Clearly, Othello is a tragedy. First, there are all those deaths (**spoiler alert!** Desdemona, Emilia, Othello, and Roderigo D=). Then there's Othello, who is, as the title would tend to indicate, the story's hero, in spite of all Iago's stage time. His tragic flaw, one might argue, is that he is too trusting of Iago. Certainly, he wasn't too trusting of Desdemona, although he must have felt that way. (We can see this from the way he lays into her, calling her a "whore" and an "impudent strumpet" in IV.ii.71-80.) Really, he's just got really awful instincts about who to trust.
I also think the play might have had elements of a melodrama. If something like this actually happened, it would be all over the news, and we would all probably sigh and change the channel because who needs the hysteria of another tragedy? The story'll make its way into your arsenal of knowledge through some means, inevitably, so it might as well be put off another hour or two.

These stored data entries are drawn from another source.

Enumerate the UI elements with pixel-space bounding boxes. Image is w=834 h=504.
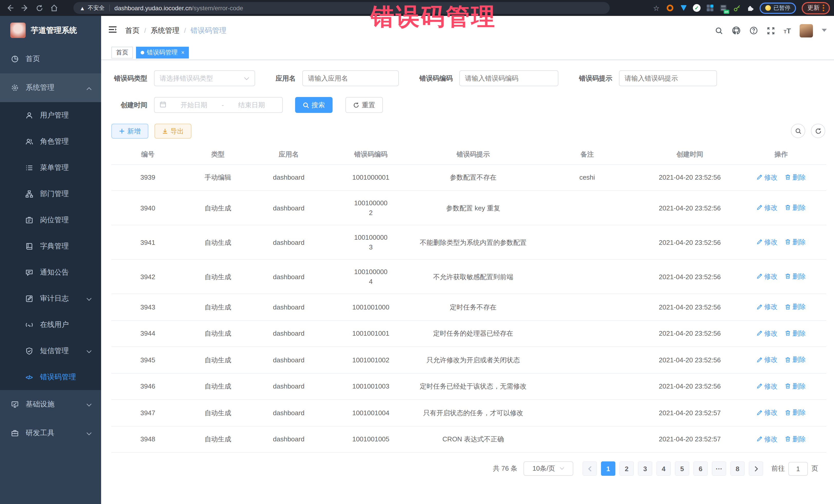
- bookmark-star-icon[interactable]: ☆: [653, 4, 659, 12]
- user-menu-caret-icon[interactable]: [822, 29, 827, 32]
- delete-link[interactable]: 删除: [785, 408, 806, 417]
- tag-close-icon[interactable]: ×: [181, 49, 184, 56]
- sidebar-item-5[interactable]: 部门管理: [0, 181, 101, 207]
- extension-blue-icon[interactable]: [680, 4, 687, 12]
- page-button-3[interactable]: 3: [638, 461, 652, 476]
- edit-link[interactable]: 修改: [756, 408, 777, 417]
- delete-link[interactable]: 删除: [785, 381, 806, 391]
- not-secure-warning-icon: ▲: [80, 5, 85, 11]
- edit-link[interactable]: 修改: [756, 434, 777, 444]
- delete-link[interactable]: 删除: [785, 328, 806, 338]
- table-row: 3944自动生成dashboard1001001001定时任务的处理器已经存在2…: [111, 320, 826, 347]
- extension-key-icon[interactable]: [733, 4, 741, 12]
- edit-link[interactable]: 修改: [756, 203, 777, 213]
- sidebar-item-12[interactable]: </>错误码管理: [0, 364, 101, 390]
- search-button[interactable]: 搜索: [295, 97, 333, 113]
- header-search-icon[interactable]: [715, 26, 723, 35]
- table-row: 3946自动生成dashboard1001001003定时任务已经处于该状态，无…: [111, 373, 826, 399]
- app-logo-row[interactable]: 芋道管理系统: [0, 16, 101, 45]
- next-page-button[interactable]: [749, 461, 763, 476]
- help-icon[interactable]: [749, 26, 758, 35]
- delete-link[interactable]: 删除: [785, 271, 806, 281]
- reset-button[interactable]: 重置: [345, 97, 383, 113]
- row-actions: 修改删除: [736, 164, 826, 191]
- browser-reload-icon[interactable]: [36, 4, 43, 12]
- paused-extension-badge[interactable]: 已暂停: [760, 2, 796, 14]
- sidebar-item-14[interactable]: 研发工具: [0, 419, 101, 447]
- github-icon[interactable]: [732, 26, 741, 35]
- edit-link[interactable]: 修改: [756, 381, 777, 391]
- error-type-select[interactable]: 请选择错误码类型: [154, 70, 255, 86]
- sidebar-item-6[interactable]: 岗位管理: [0, 207, 101, 233]
- delete-link[interactable]: 删除: [785, 434, 806, 444]
- delete-link[interactable]: 删除: [785, 237, 806, 247]
- browser-menu-icon[interactable]: [823, 5, 824, 11]
- extension-green-check-icon[interactable]: ✓: [693, 4, 701, 12]
- edit-link[interactable]: 修改: [756, 302, 777, 311]
- sidebar-item-3[interactable]: 角色管理: [0, 128, 101, 154]
- export-button[interactable]: 导出: [154, 124, 192, 138]
- chevron-down-icon: [86, 347, 92, 355]
- font-size-icon[interactable]: TT: [784, 26, 791, 35]
- address-bar[interactable]: ▲ 不安全 dashboard.yudao.iocoder.cn /system…: [73, 2, 610, 14]
- sidebar-item-7[interactable]: 字典管理: [0, 233, 101, 259]
- edit-link[interactable]: 修改: [756, 172, 777, 182]
- page-button-5[interactable]: 5: [675, 461, 689, 476]
- fullscreen-icon[interactable]: [767, 26, 775, 35]
- edit-link[interactable]: 修改: [756, 271, 777, 281]
- more-pages-button[interactable]: ···: [712, 461, 726, 476]
- delete-link[interactable]: 删除: [785, 302, 806, 311]
- sidebar-item-13[interactable]: 基础设施: [0, 390, 101, 419]
- extension-list-icon[interactable]: on: [720, 4, 727, 12]
- extensions-puzzle-icon[interactable]: [746, 4, 754, 12]
- date-range-picker[interactable]: 开始日期 - 结束日期: [154, 97, 283, 113]
- sidebar-item-2[interactable]: 用户管理: [0, 102, 101, 128]
- add-button[interactable]: 新增: [111, 124, 148, 138]
- row-msg: 参数配置 key 重复: [416, 191, 531, 225]
- delete-link[interactable]: 删除: [785, 203, 806, 213]
- page-button-2[interactable]: 2: [619, 461, 634, 476]
- sidebar-item-10[interactable]: 在线用户: [0, 311, 101, 338]
- extension-grid-icon[interactable]: [706, 4, 714, 12]
- browser-forward-icon[interactable]: [21, 4, 29, 12]
- browser-update-button[interactable]: 更新: [802, 2, 830, 14]
- page-button-1[interactable]: 1: [601, 461, 615, 476]
- page-button-6[interactable]: 6: [694, 461, 708, 476]
- sidebar-item-9[interactable]: 审计日志: [0, 285, 101, 311]
- toggle-search-button[interactable]: [791, 124, 805, 138]
- sidebar-item-1[interactable]: 系统管理: [0, 73, 101, 102]
- date-separator: -: [222, 101, 224, 109]
- goto-page-input[interactable]: [788, 462, 808, 476]
- edit-link[interactable]: 修改: [756, 237, 777, 247]
- delete-link[interactable]: 删除: [785, 355, 806, 365]
- sidebar-item-11[interactable]: 短信管理: [0, 338, 101, 364]
- extension-orange-icon[interactable]: [666, 4, 674, 12]
- app-name-input[interactable]: [302, 70, 399, 86]
- breadcrumb-home[interactable]: 首页: [125, 26, 139, 35]
- user-icon: [25, 111, 34, 119]
- edit-link[interactable]: 修改: [756, 328, 777, 338]
- error-hint-input[interactable]: [619, 70, 717, 86]
- edit-link[interactable]: 修改: [756, 355, 777, 365]
- tag-error-code[interactable]: 错误码管理 ×: [136, 46, 189, 58]
- user-avatar[interactable]: [799, 24, 813, 37]
- prev-page-button[interactable]: [583, 461, 597, 476]
- delete-link[interactable]: 删除: [785, 172, 806, 182]
- error-code-input[interactable]: [459, 70, 558, 86]
- page-button-8[interactable]: 8: [730, 461, 745, 476]
- refresh-table-button[interactable]: [811, 124, 825, 138]
- row-id: 3942: [111, 259, 184, 294]
- row-actions: 修改删除: [736, 347, 826, 373]
- sidebar-item-0[interactable]: 首页: [0, 45, 101, 73]
- sidebar-item-8[interactable]: 通知公告: [0, 259, 101, 285]
- browser-home-icon[interactable]: [50, 4, 58, 12]
- breadcrumb-system[interactable]: 系统管理: [151, 26, 179, 35]
- page-button-4[interactable]: 4: [656, 461, 671, 476]
- browser-back-icon[interactable]: [6, 4, 14, 12]
- sidebar-item-4[interactable]: 菜单管理: [0, 154, 101, 181]
- tag-home[interactable]: 首页: [111, 46, 133, 58]
- page-size-select[interactable]: 10条/页: [524, 461, 573, 476]
- row-app: dashboard: [251, 191, 326, 225]
- table-toolbar: 新增 导出: [111, 124, 826, 138]
- sidebar-toggle-icon[interactable]: [108, 26, 117, 36]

I don't know that the audience's ability to classify the play can really be tied into their watching experience. If it was a comedy, that might be different, but I'm thinking of a comedy as it is defined today. When people know something is a comedy, they have a tendency to laugh harder, as if they're compelled to follow the conventions of it.
This guy apparently disagrees; he thinks we feel everything in general more in a group of people. I dunno. I personally don't laugh aloud at funny movies when I'm by myself. More emotionally evocative movies and such cause more embarrassing reactions that are probably easier to allow in the privacy of one's own home. In any case, I don't really think knowing this was a tragedy was essential to my reading throughout, although perhaps it gave me the sense to avoid real attachment to any of the characters.
Furthermore, 1119 is very close to 1117, which was my Girl Scouts troop number.